Perception of myself was everywhere and nowhere, running at a million years a moment. I remember hovering over parents and friends who never saw me. I wasn’t there. And I did this “not there-ing” with as much reality as I had “done” the physical body. I looked through my girlfriend’s eyes and saw her hands cutting carrots for the meal we would never have. Her hands suddenly stopped. She put down the knife and folded her fingers thoughtfully.
There were other beings “not there-ing” in the golden silence. They cast the impression, like turning on a light, that I was home and there was no need to return “down there.”
But somewhere in the lower vibrations of the space/time continuum, a pair of eyes opened. My mind re-engaged. Coolness, and a restfulness I have never felt before, encompassed the form that was the only thing left unbroken in the car. I felt like a time traveler returning from a million-year journey, inwardly silent and centered.
Someone was tapping on the glass. An ashen-faced paramedic gaped at me through the window and yelled, “Can you get out?!”
“Sure,” I said evenly, as if he had only asked me for the time.
I found the door handle and walked away from death.
Prophets explain that through techniques of deep prayer, trance, or meditation–and sometimes even through a severe shock–they can have a glimpse of a higher vista of consciousness, where the horizon of time stretches far beyond the present moment.
The objective mind cannot always repress the psychic in us. And in some rare moments the fantastic even leaves its calling card at a skeptic’s door. I remember how I tried to reach out to those I loved after the collision propelled me into the golden light. Later on I asked my girlfriend what she was doing at the time of the accident.

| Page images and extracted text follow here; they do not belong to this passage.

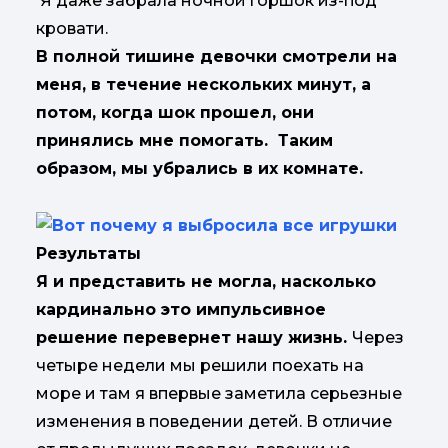
Я даже забрала ночной горшок из-под
кровати.
В полной тишине девочки смотрели на
меня, в течение нескольких минут, а
потом, когда шок прошел, они
принялись мне помогать. Таким
образом, мы убрались в их комнате.
Результаты
Я и представить не могла, насколько
кардинально это импульсивное
решение перевернет нашу жизнь.
Через
четыре недели мы решили поехать на
море и там я впервые заметила серьезные
изменения в поведении детей. В отличие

“I was in the kitchen,” she said, “cutting some carrots for dinner, when suddenly something stopped me. I knew you weren’t coming…that something terrible had just happened.”
Facing life’s ultimate threat of change–death–has given me a deep sense of gratitude, not only to the mystery that continues to give me life, but also to the sixth sense that sent me a premonition of danger. If I had been more self-observant, and more open to my own prescience, I might have respected that premonition and avoided a circumstance that almost killed me.
I contend that we all suffer from prophet’s block. Most of us have been programmed to act like ostriches, to hide our heads from premonitions of change. A premonition of apocalypse–whether personal or global–may be a blessing in disguise. We can use precognition as an alarm to wake up in time and steer our destiny out of harm’s way.